MICKY Moore was left perplexed and frustrated as Barrow AFC left Tranmere Rovers with a 1-0 defeat.

Barrow fell to a 93rd-minute James Norwood strike, after an uncharacteristic error from Mouusa Diarra to gift the Rovers man the man in his own area.

The late blow followed a Byron Harrison disallowed goal and an Adi Yussuf effort cleared off the line in the first half, as well as a sterling defensive effort from the AFC team in the latter stages.

Moore was particularly baffled by the disallowed goal at the end of the first half, when Harrison headed home a Dan Jones throw.

The AFC players and fans celebrated, and the referee looked happy to award it, until the linesman flagged for an otherwise unseen offence.

Despite watching the relays of the incident post-match, Moore was still left in the dark as to the reasoning.

“I can’t see it on the video,” Moore said of why the goal had been chalked off. “They will have their reasons, but I’ve watched it and I can’t understand it.

“Byron is running on to the ball, he’s headed it and it’s gone in over the keeper.
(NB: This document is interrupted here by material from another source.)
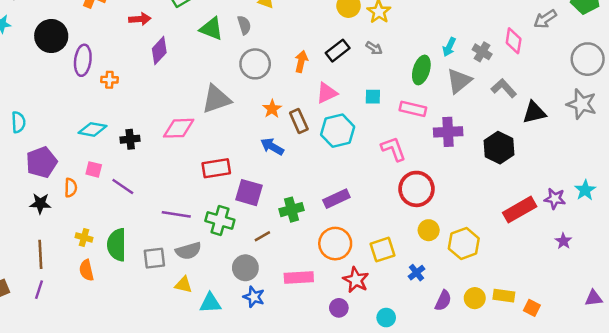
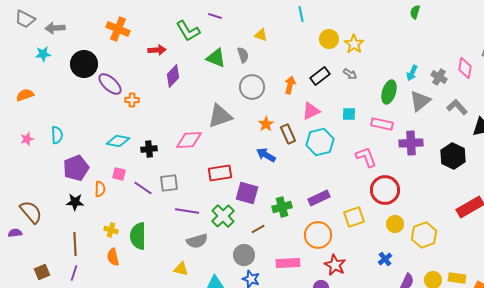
purple ellipse: (83, 60) -> (110, 84), turned -55
green cross: (220, 220) -> (223, 216), turned 30
yellow square: (383, 250) -> (354, 217), moved
gray square: (154, 258) -> (169, 183), moved
yellow triangle: (184, 285) -> (181, 269), moved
For whatever reason, the referee has decided to disallow it.”

On the game overall, he added: “It’s very disappointing. I thought the lads were magnificent today, I thought the performance was really good. To come to a place like Tranmere – a massive club with a lot of expectations – to have one cleared off the line in the first half, to have one disallowed with no rhyme or reason, and then to concede in the 95th minute, it’s hard to take.”
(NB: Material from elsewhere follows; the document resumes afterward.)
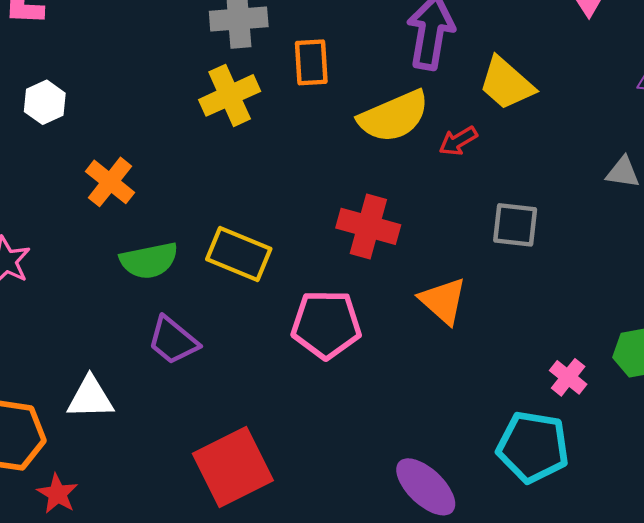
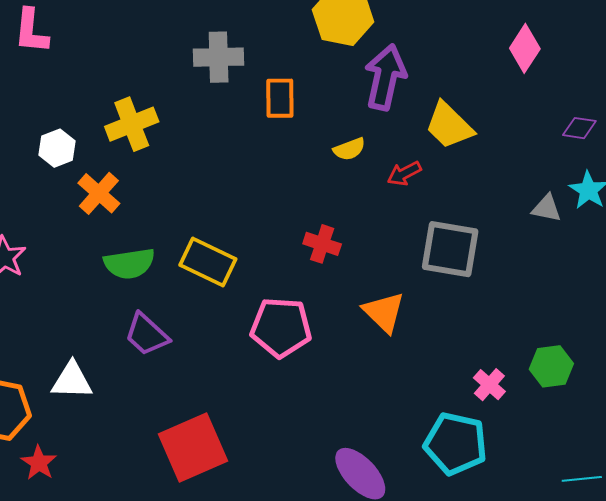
yellow cross: (230, 95) -> (132, 124), moved
white hexagon: (45, 102) -> (57, 148), moved
yellow semicircle: (394, 116) -> (349, 149), size x0.5
gray square: (515, 225) -> (450, 249), size x1.4
red cross: (368, 226) -> (322, 244), size x0.7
Moore hoped Diarra would learn quickly from the late error which handed Norwood the chance to score the winner.

He would not criticise the AFC defender, highlighting the previous good work he has done for the club, saying he was optimistic there would be lessons learned ahead of Tuesday’s match against Guiseley.
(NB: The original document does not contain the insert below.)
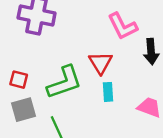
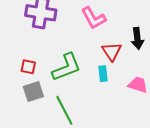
pink L-shape: (122, 26) -> (94, 18), moved
red triangle: (101, 63) -> (112, 51), moved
“The kid is distraught,” Moore added. “He doesn’t need me telling him – he has his own high standards.

“He’ll feel a little bit low tonight; he’s a footballer and he understands that.

“But he scored the goal against Maidenhead the other week to get us back in the game. We don’t put blame on any one person, we’re in this together. We’re not having a blame culture here, but hopefully he will learn from it and we go again on Tuesday against Guiseley.”